Judge approves Apple e-books price-fixing settlement

Apple's agreement to pay $400 million to consumers depends on the outcome of its appeal

A U.S. district court judge has given preliminary approval for Apple to pay a $450 million settlement for its role in an e-books price-fixing conspiracy.

Judge Denise Cote of the U.S. District Court for the Southern District of New York on Friday approved the deal that would have Apple paying $400 million to affected e-book buyers and $50 million in attorneys fees in a class-action lawsuit, but only if Apple's appeal of a 2013 price-fixing ruling by the New York court is rejected.

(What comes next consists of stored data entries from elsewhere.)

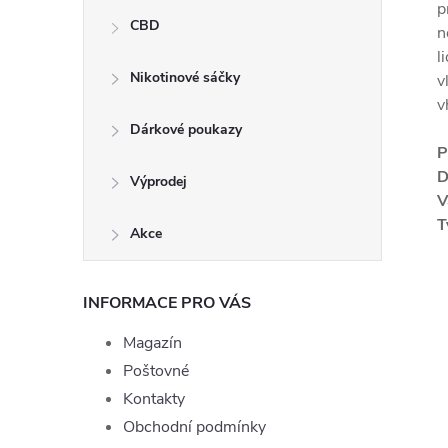
p
CBD
n
l
Nikotinové sáčky
v
v
Dárkové poukazy
P
D
Výprodej
V
T
Akce
INFORMACE PRO VÁS
Magazín
Poštovné
Kontakty
Obchodní podmínky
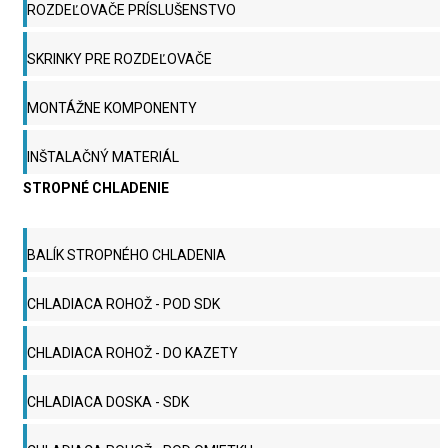
ROZDEĽOVAČE PRÍSLUŠENSTVO
SKRINKY PRE ROZDEĽOVAČE
MONTÁŽNE KOMPONENTY
INŠTALAČNÝ MATERIÁL
STROPNÉ CHLADENIE
BALÍK STROPNÉHO CHLADENIA
CHLADIACA ROHOŽ - POD SDK
CHLADIACA ROHOŽ - DO KAZETY
CHLADIACA DOSKA - SDK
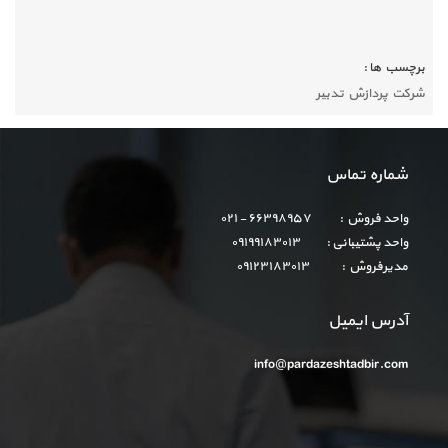
برچسب ها :
شرکت پردازش تدبیر
شماره تماس
واحد فروش : ۶۶۳۹۸۹۵۷ - ۰۲۱
واحد پشتیبانی : ۰۹۱۹۹۱۸۳۰۱۳
مدیرفروش : ۰۹۱۲۳۱۸۳۰۱۳
آدرس ایمیل
info@pardazeshtadbir.com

If the U.S. Court of Appeals for the 2nd Circuit reverses and remands the case back to district court, the settlement agreement approved by Cote would have Apple pay consumers $50 million and attorneys $20 million. If the appeals court reverses the 2013 decision by the New York court, Apple would pay no damages.

The proposed settlement is "fair and reasonable," Cote wrote in her order. Lawyers for the plaintiffs in the case "strongly believe" a remand to the district court is unlikely, she noted.

Apple representatives didn't immediately respond to a request for comment on the settlement.

The U.S. Department of Justice, in April 2012, filed an antitrust complaint accusing Apple and five book publishers of fixing the prices of e-books. Class-action law firm Hagens Berman Sobol Shapiro and several state attorneys general have agreed to $166 million in settlements on behalf of consumers from the five publishing companies.